Craigslist: Meet your soulmate and lose a kidney all in one magical night.
The feminine urge to sneeze with wet mascara.
Superman: I got this
Batman: I’ll help
S: Look, you just slow me down
B: I’m a detective
S: …
B: I have batarangs
S: Do you hear yourself?
*goes on strict diet for a month, steps on scale*
i lost 4 lbs, nice
*goes off diet for one day, steps on scale*
the punishment does not fit the crime
Sasquatch is just a regular quatch who tells it like it is.
Stick with me and you’ll go places.
None of them good, but still.
Elliott didn’t care about E.T. He just wanted a flying bike.
A Viking in the midst of battle doesn’t have time to stop and cook dinner. WarDash™ brings your favorite meal right to your war.
PSA: If you’re about to be arrested, climb to the roof of a nearby court. You are now ‘above the law’ & literally can’t get in trouble ever
Surely it must be just Zealand by now.
[drops your baby]
Me: shit, sorry. Let me get you another one
Torturer: you shock him this time
Me: more people have been on the moon than won Takeshi’s Castle
Torturer: no not— wait really
“Open Mike Night” sounded like a lot of fun until I realised I’d been invited to an autopsy.
My kid told me people go bald because they stop watering their hair
[At Vision Center]
Receptionist: Which Doctor would you like to see?
Me: I’d like to be able to see all of them. That’s why I’m here.
me as a new nurse trying to help out in a code
me: I carry a lot of stress right here
masseuse: this is a brain scan
Me: Time for school.
5-year-old: But we had three days off.
Me: So?
5: I can’t go back. I forgot everything.
Teachers don’t get paid enough.
[Inventing Canadians]
Angels: *giggling* omg they’re SO nice!
God: Oh yeah? Check this out. *drops hockey puck*
My 2yo definitely has a future in the restaurant industry, she always waits until I’ve got a mouthful of food, then asks me a question!
My pants embarrassed me in front of a chick again. How many times must I tell them that it’s rude to point???

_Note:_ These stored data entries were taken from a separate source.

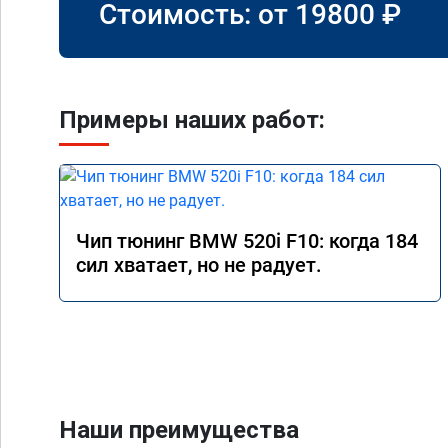
Стоимость: от
19800
₽
Примеры наших работ:
Чип тюнинг BMW 520i F10: когда 184
сил хватает, но не радует.
Наши преимущества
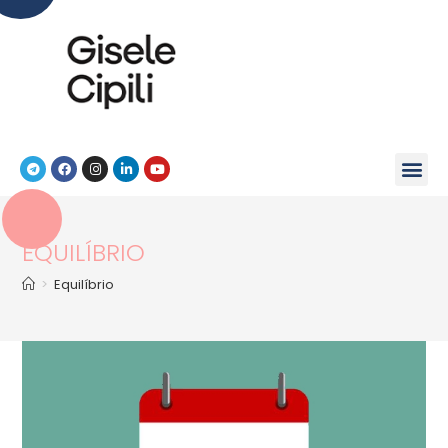
EQUILÍBRIO
>
Equilíbrio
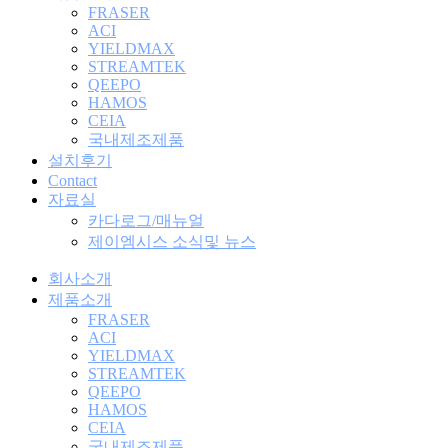
FRASER
ACI
YIELDMAX
STREAMTEK
QEEPO
HAMOS
CEIA
국내제조제품
설치후기
Contact
자료실
카다로그/매뉴얼
제이엠시스 소식및 뉴스
회사소개
제품소개
FRASER
ACI
YIELDMAX
STREAMTEK
QEEPO
HAMOS
CEIA
국내제조제품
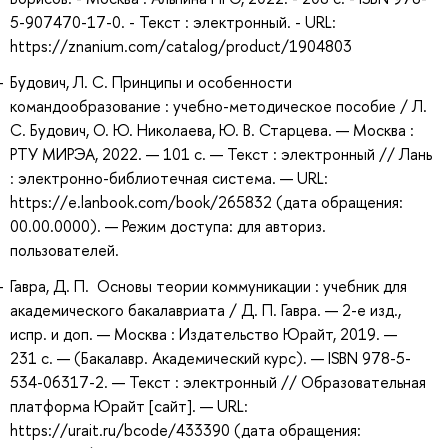
5-907470-17-0. - Текст : электронный. - URL:
https://znanium.com/catalog/product/1904803
Будович, Л. С. Принципы и особенности
командообразование : учебно-методическое пособие / Л.
С. Будович, О. Ю. Николаева, Ю. В. Старцева. — Москва :
РТУ МИРЭА, 2022. — 101 с. — Текст : электронный // Лань
: электронно-библиотечная система. — URL:
https://e.lanbook.com/book/265832 (дата обращения:
00.00.0000). — Режим доступа: для авториз.
пользователей.
Гавра, Д. П. Основы теории коммуникации : учебник для
академического бакалавриата / Д. П. Гавра. — 2-е изд.,
испр. и доп. — Москва : Издательство Юрайт, 2019. —
231 с. — (Бакалавр. Академический курс). — ISBN 978-5-
534-06317-2. — Текст : электронный // Образовательная
платформа Юрайт [сайт]. — URL:
https://urait.ru/bcode/433390 (дата обращения:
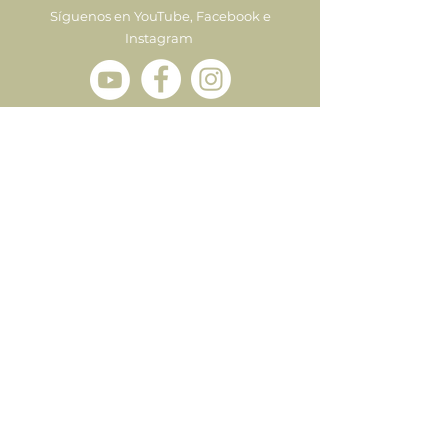
Síguenos en YouTube, Facebook e
Instagram
Enviar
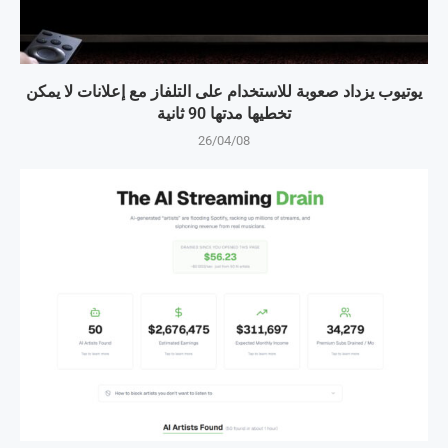
يوتيوب يزداد صعوبة للاستخدام على التلفاز مع إعلانات لا يمكن
تخطيها مدتها 90 ثانية
26/04/08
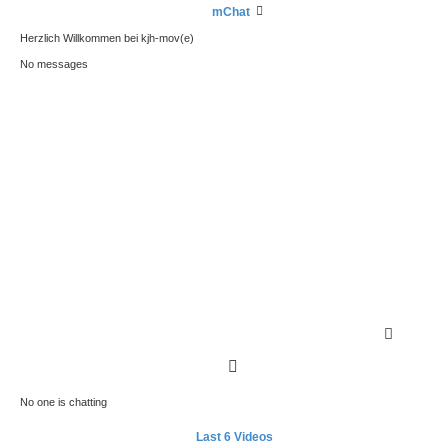
mChat
Herzlich Willkommen bei kjh-mov(e)
No messages
S
e
n
Smilies
d
No one is chatting
Last 6 Videos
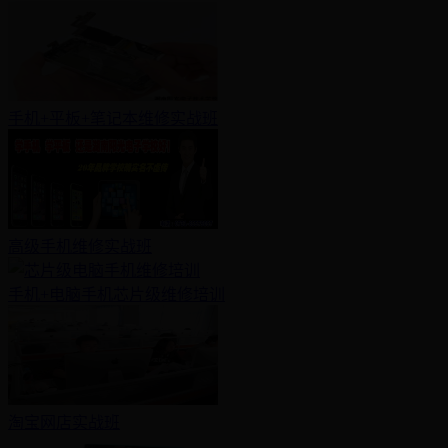
手机+平板+笔记本维修实战班
高级手机维修实战班
手机+电脑手机芯片级维修培训
淘宝网店实战班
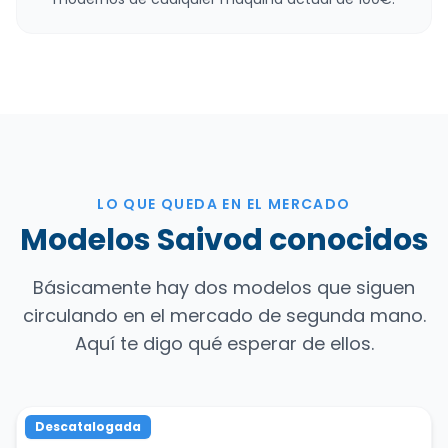
LO QUE QUEDA EN EL MERCADO
Modelos Saivod conocidos
Básicamente hay dos modelos que siguen
circulando en el mercado de segunda mano.
Aquí te digo qué esperar de ellos.
Descatalogada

POV: you compliment me and I don’t know how to act.
Keep an eye on the horizon. (I‘m sending a homing pigeon with a fruit roll-up)
When I was younger, I thought a taxidermist was a dermatologist that arrived in taxis.
Scooby Doo was awesome because he would just shout his own name when things got exciting.
Manicotti implies the existence of Pedicotti.